» What to produce: All that should be output is the block of lines below from the line with "L Travel Laptop Backpack Wit" to the line with "Check Details", both included, exactly as written.

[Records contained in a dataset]
►

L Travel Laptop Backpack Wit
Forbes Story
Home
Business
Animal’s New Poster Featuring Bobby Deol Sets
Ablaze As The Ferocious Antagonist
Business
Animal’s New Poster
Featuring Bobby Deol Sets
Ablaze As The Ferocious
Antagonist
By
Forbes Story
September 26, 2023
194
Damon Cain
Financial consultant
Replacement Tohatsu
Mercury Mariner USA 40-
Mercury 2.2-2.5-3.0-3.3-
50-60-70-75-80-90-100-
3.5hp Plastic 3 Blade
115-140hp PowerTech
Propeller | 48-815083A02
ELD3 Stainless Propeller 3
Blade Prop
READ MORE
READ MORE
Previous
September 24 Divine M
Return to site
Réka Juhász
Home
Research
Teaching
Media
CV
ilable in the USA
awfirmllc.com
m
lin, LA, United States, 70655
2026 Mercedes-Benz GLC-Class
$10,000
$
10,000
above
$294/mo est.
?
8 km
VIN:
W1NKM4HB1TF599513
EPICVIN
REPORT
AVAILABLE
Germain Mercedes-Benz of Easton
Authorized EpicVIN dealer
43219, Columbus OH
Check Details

◄
►

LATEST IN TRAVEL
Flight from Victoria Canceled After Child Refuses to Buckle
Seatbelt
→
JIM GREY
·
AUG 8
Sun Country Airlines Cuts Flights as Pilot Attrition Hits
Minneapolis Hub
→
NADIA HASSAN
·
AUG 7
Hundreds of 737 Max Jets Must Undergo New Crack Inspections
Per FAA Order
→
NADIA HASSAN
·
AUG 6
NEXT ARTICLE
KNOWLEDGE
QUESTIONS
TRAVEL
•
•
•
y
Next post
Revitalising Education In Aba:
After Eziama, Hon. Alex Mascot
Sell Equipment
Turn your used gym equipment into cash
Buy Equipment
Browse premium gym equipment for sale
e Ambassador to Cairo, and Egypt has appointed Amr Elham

◄
►

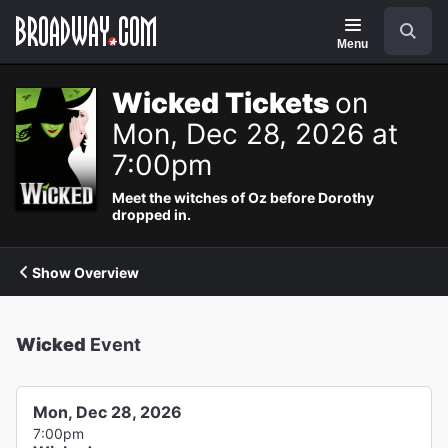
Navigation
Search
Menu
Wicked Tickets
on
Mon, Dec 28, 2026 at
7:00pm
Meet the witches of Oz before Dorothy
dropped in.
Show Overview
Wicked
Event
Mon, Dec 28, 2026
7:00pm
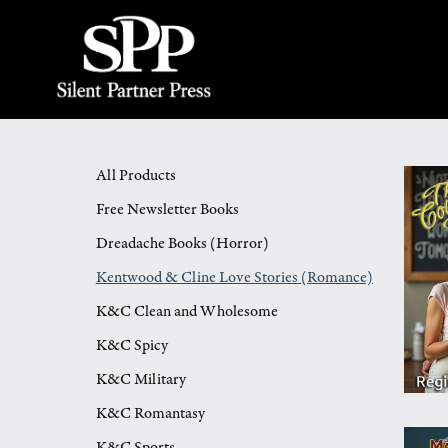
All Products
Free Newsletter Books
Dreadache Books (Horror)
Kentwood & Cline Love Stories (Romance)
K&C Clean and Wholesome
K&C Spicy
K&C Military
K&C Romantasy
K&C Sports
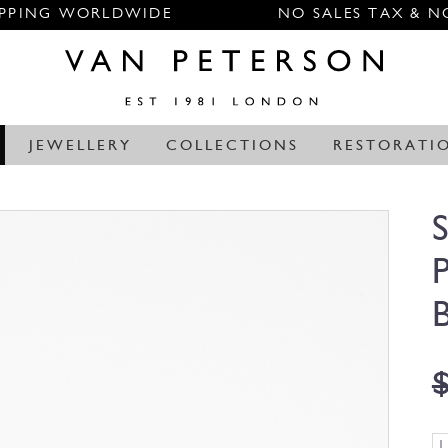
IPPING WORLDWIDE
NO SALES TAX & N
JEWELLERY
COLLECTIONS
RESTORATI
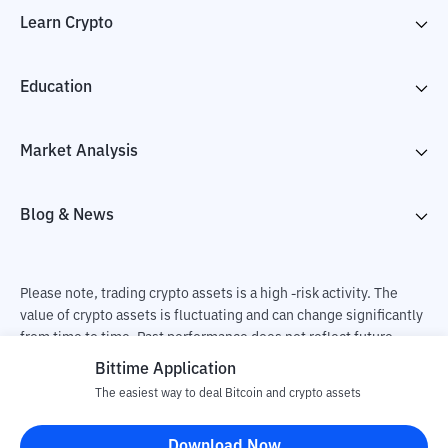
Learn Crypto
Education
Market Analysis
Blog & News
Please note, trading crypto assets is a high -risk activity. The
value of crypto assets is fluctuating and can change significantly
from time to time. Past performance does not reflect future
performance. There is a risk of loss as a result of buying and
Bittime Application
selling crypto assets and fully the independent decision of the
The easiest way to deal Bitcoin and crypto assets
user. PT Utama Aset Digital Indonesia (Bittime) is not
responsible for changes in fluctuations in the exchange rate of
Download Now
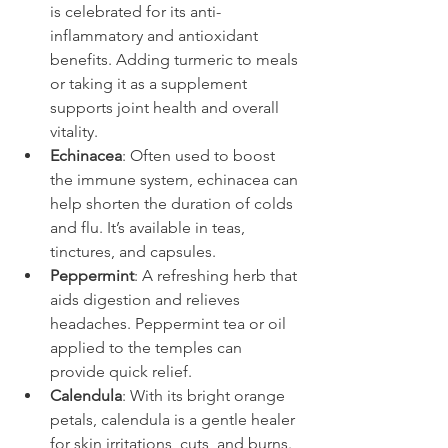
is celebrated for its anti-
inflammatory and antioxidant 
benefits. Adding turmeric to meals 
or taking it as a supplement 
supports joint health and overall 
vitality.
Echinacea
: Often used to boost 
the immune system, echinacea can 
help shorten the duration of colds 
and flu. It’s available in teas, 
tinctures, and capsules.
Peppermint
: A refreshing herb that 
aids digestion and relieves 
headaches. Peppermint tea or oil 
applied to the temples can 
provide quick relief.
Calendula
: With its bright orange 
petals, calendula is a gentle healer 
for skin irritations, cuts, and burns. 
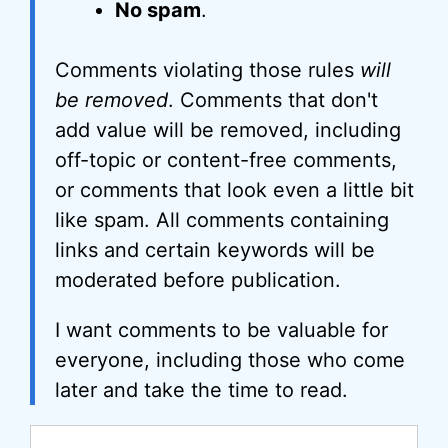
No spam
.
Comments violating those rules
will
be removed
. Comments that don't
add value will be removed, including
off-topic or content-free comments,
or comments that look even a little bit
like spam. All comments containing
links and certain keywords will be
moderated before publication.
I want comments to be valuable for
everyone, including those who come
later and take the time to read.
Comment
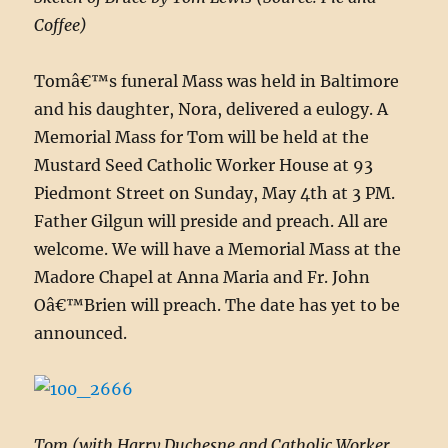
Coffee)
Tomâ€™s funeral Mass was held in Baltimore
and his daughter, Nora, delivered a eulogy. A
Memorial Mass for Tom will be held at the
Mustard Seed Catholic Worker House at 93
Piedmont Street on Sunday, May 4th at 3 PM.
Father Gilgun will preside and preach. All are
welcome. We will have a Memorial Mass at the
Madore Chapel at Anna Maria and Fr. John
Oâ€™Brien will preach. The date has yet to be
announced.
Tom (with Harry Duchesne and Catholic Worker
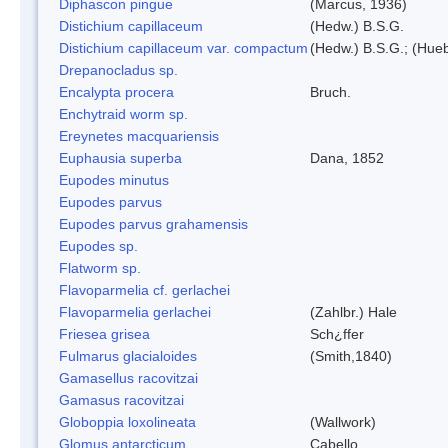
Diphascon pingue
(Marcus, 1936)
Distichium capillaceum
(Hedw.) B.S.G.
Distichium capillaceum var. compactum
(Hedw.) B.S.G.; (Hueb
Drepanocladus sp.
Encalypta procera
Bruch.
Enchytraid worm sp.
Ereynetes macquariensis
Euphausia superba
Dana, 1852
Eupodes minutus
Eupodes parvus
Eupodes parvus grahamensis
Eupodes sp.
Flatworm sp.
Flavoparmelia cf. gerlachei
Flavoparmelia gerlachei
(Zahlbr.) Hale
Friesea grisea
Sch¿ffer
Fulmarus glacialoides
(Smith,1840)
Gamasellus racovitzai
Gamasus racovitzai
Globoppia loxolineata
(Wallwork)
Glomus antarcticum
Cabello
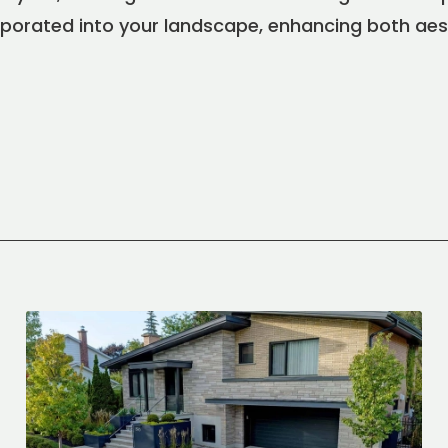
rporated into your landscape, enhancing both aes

◄

» Answer to this task:
L Travel Laptop Backpack Wit
Forbes Story
Home
Business
Animal’s New Poster Featuring Bobby Deol Sets
Ablaze As The Ferocious Antagonist
Business
Animal’s New Poster
Featuring Bobby Deol Sets
Ablaze As The Ferocious
Antagonist
By
Forbes Story
September 26, 2023
194
Damon Cain
Financial consultant
Replacement Tohatsu
Mercury Mariner USA 40-
Mercury 2.2-2.5-3.0-3.3-
50-60-70-75-80-90-100-
3.5hp Plastic 3 Blade
115-140hp PowerTech
Propeller | 48-815083A02
ELD3 Stainless Propeller 3
Blade Prop
READ MORE
READ MORE
Previous
September 24 Divine M
Return to site
Réka Juhász
Home
Research
Teaching
Media
CV
ilable in the USA
awfirmllc.com
m
lin, LA, United States, 70655
2026 Mercedes-Benz GLC-Class
$10,000
$
10,000
above
$294/mo est.
?
8 km
VIN:
W1NKM4HB1TF599513
EPICVIN
REPORT
AVAILABLE
Germain Mercedes-Benz of Easton
Authorized EpicVIN dealer
43219, Columbus OH
Check Details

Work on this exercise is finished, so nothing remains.